And the evolution/creation controversy is clearly not about a conflict between religion and science since more than 13,000 clergy members have joined The Clergy Letter Project and said that evolutionary theory is fully compatible with their religion. It's also well worth noting that Christian religious denominations in the United States representing a majority of Christians are comfortable with the teaching of evolutionary theory.

No, the evolution/creation controversy is solely about people with one particular religious belief wanting to impose that religious belief on the rest of the world. Political outlets, from school boards to state legislatures, have regularly been used to promote this narrow religious perspective. This has been the case regardless what the creationists have called their ideas, from creationism through "scientific creationism" to "intelligent design." The Discovery Institute, the world's foremost proponent of the non-science of "intelligent design," has made this point more clearly than I ever could when it wrote that "Design theory promises to reverse the stifling dominance of the materialist worldview, and to replace it with a science consonant with Christian and theistic convictions."

I'm not in the least interested in "a science consonant with Christian and theistic convictions" and I suspect that neither are the vast majority of people.

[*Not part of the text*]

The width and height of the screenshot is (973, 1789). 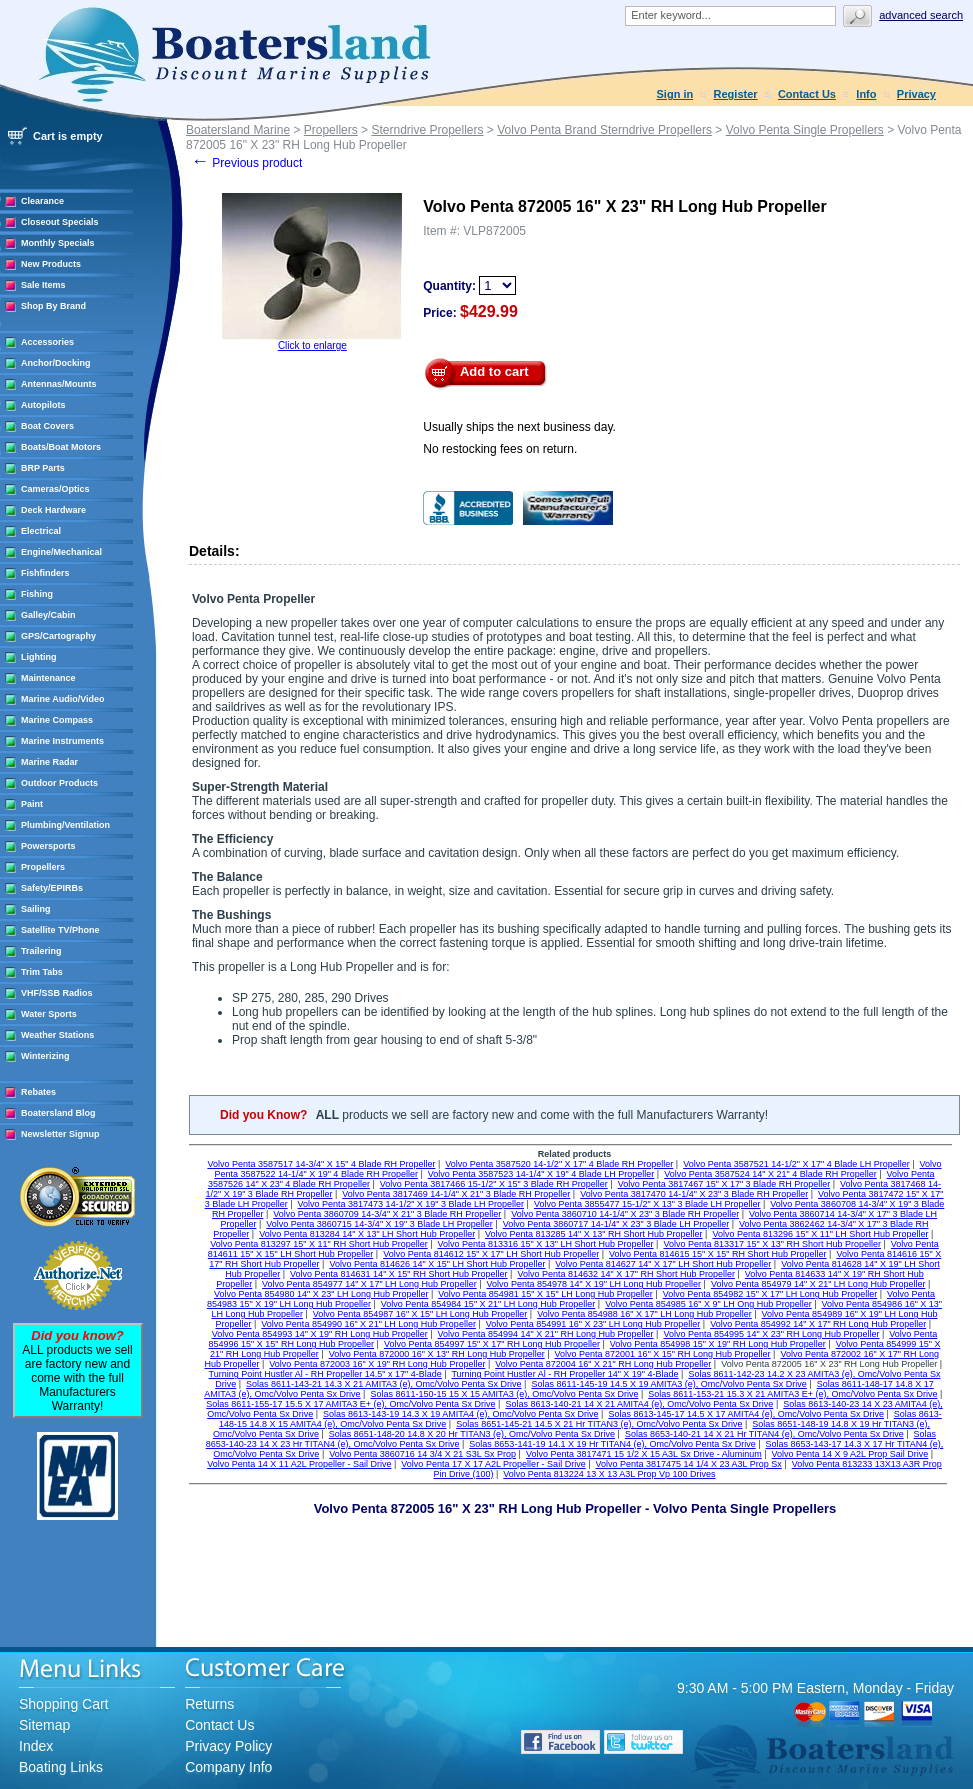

Rather, I'm interested in a science that helps us understand the natural world. Religion, whatever you may think of it, exists for a different purpose.

So, for the political statement it will make, I urge you to go to Facebook and become a fan of "We can find 1,000,000 people who DO believe in Evolution before June." Even though this page was started after its creationist counterpart, as of this writing it has exceeded the creationist version by more than 200,000 fans. Spread the word and increase the margin!

(I want to conclude with an aside to deflect a criticism that I'm certain some will level against me and The Clergy Letter Project. I've made it clear that I don't believe that the validity of evolutionary theory is enhanced by petitions and yet, some will surely say, "isn't that exactly what The Clergy Letter Project is all about?" The answer is a simple and unqualified NO! The purpose of The Clergy Letter Project is to demonstrate that thousands of religious leaders see no conflict with their religion and evolution. These people are uniquely qualified to make this statement, a powerful statement that is both theologically and politically based.)